Mistral AI, a French artificial intelligence startup that competes with the likes of OpenAI, has officially ended its high-anticipated Series A funding event, amassing an impressive €385 million or $415 million using the current exchange rate. As a result of this financial injection, the company now boasts a valuation of $2 billion, confirms reports by Bloomberg. Concurrently, Mistral AI is also unveiling its commercial platform.

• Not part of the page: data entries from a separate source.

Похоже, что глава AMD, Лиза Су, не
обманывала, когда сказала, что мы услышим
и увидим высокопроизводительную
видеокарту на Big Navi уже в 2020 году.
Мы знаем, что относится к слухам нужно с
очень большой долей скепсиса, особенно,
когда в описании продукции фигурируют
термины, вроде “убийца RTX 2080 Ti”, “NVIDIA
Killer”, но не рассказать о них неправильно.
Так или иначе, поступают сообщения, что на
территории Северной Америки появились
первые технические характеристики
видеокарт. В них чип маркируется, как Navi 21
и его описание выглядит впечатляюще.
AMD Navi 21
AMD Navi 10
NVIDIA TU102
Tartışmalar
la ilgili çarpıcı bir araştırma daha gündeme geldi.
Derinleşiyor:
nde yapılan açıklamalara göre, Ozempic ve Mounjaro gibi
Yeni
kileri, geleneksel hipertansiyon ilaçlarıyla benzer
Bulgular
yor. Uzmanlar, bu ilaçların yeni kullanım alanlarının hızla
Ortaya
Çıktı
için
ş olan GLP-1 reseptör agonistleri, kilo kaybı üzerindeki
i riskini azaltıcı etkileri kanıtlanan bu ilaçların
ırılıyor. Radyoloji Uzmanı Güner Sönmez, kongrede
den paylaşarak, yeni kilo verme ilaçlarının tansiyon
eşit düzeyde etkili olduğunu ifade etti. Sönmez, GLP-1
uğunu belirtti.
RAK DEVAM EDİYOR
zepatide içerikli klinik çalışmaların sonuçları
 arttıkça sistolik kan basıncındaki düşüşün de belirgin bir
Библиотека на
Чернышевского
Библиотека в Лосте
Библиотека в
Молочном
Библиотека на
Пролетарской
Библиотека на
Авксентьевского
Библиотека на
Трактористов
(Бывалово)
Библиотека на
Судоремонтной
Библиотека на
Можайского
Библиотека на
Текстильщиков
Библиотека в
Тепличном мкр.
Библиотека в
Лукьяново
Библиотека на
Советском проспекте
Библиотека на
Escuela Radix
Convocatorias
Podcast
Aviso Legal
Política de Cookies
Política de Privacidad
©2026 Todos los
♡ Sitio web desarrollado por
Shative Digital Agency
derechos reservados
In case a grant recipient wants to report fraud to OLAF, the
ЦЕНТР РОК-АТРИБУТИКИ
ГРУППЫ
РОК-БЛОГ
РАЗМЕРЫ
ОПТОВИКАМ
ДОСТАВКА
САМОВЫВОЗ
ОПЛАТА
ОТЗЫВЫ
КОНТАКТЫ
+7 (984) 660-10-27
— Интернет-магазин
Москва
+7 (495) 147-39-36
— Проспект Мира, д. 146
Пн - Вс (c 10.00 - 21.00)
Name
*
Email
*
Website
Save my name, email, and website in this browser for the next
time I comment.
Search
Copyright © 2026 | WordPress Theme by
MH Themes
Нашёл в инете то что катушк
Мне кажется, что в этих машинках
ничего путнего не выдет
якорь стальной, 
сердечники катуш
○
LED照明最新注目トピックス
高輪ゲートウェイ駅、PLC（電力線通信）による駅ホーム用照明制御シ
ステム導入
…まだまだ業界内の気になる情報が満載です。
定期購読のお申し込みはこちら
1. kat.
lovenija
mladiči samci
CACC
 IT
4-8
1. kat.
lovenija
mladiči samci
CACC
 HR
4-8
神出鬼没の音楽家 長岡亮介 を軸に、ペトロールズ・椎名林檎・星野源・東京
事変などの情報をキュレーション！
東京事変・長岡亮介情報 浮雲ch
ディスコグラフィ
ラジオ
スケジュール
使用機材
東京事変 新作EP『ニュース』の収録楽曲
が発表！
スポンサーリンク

Arthur Mensch, the co-founder and CEO of Mistral AI, in a statement, explained that since the establishment of the company in May, they have unswervingly focused on shaping a European powerhouse in generative AI. Their approach is centered on open, responsible, and decentralized technology.
Mistral AI had previously released its inaugural model, labeled Mistral 7B, last September. This extensive language model wasn’t constructed to contend directly with established models like GPT-4 or Claude 2. This model was trained using a comparatively “small” data set composed of approximately 7 billion parameters.
The model was distributed under the Apache 2.0 license. This unrestricted open-source license requires only attribution for use or replication. The model was developed discreetly, leveraging a proprietary data set and unpublicized weights.
Just a few days ago, EU lawmakers reached a political agreement. Companies specializing in foundational models will need to meet some transparency requirements and will be required to share data sets' summaries and technical documentation.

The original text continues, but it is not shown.